--- DATA SEGMENT Enclosed Below ---
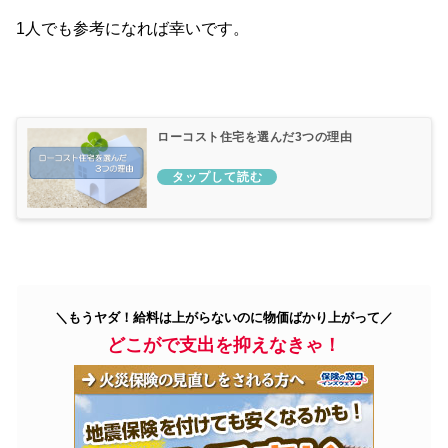
1人でも参考になれば幸いです。
ローコスト住宅を選んだ3つの理由
＼もうヤダ！給料は上がらないのに物価ばかり上がって／
どこがで支出を抑えなきゃ！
--- End of Enclosed DATA SEGMENT ---
EXERCISE DIRECTIONS: Print all of the data exactly, and do not carry over any pictures.

SOLVED EXERCISE:
1人でも参考になれば幸いです。
ローコスト住宅を選んだ3つの理由
＼もうヤダ！給料は上がらないのに物価ばかり上がって／
どこがで支出を抑えなきゃ！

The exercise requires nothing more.